Your goal ▸ Whenever the word "tissu" turns up in a line below, that line should be copied.

[Collection entries]
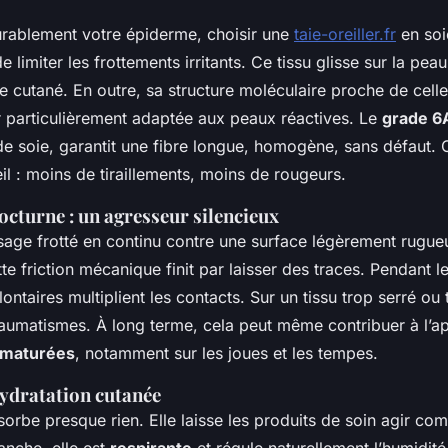
urablement votre épiderme, choisir une
taie-oreiller.fr
en soi
e limiter les frottements irritants. Ce tissu glisse sur la peau
re cutané. En outre, sa structure moléculaire proche de celle
 particulièrement adaptée aux peaux réactives. Le
grade 6
de soie, garantit une fibre longue, homogène, sans défaut. C’
il : moins de tiraillements, moins de rougeurs.
octurne : un agresseur silencieux
sage frotté en continu contre une surface légèrement rugu
te friction mécanique finit par laisser des traces. Pendant l
taires multiplient les contacts. Sur un tissu trop serré ou 
aumatismes. À long terme, cela peut même contribuer à l’a
ématurées
, notamment sur les joues et les tempes.
hydratation cutanée
bsorbe presque rien. Elle laisse les produits de soin agir c
anche, elle est
respirante
et régule naturellement l’humidité.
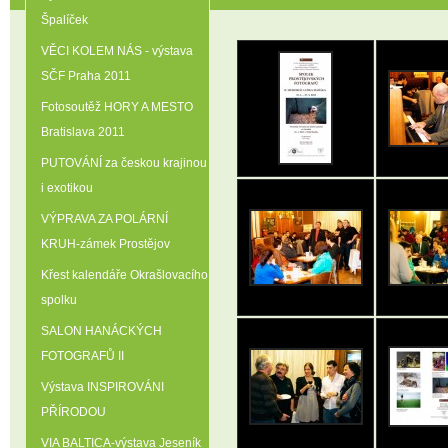
Špalíček
VĚCI KOLEM NÁS - výstava
SČF Praha 2011
Fotosoutěž HORY A MESTO
Bratislava 2011
PUTOVÁNÍ za českou krajinou
i exotikou
VÝPRAVA ZA POLÁRNÍ
KRUH-zámek Prostějov
Křest kalendáře Okrašlovacího
spolku
SALON HANÁCKÝCH
FOTOGRAFŮ II
Výstava INSPIROVÁNI
PŘÍRODOU
VIA BALTICA-výstava Jeseník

Task answer ▸
e limiter les frottements irritants. Ce tissu glisse sur la peau
taires multiplient les contacts. Sur un tissu trop serré ou 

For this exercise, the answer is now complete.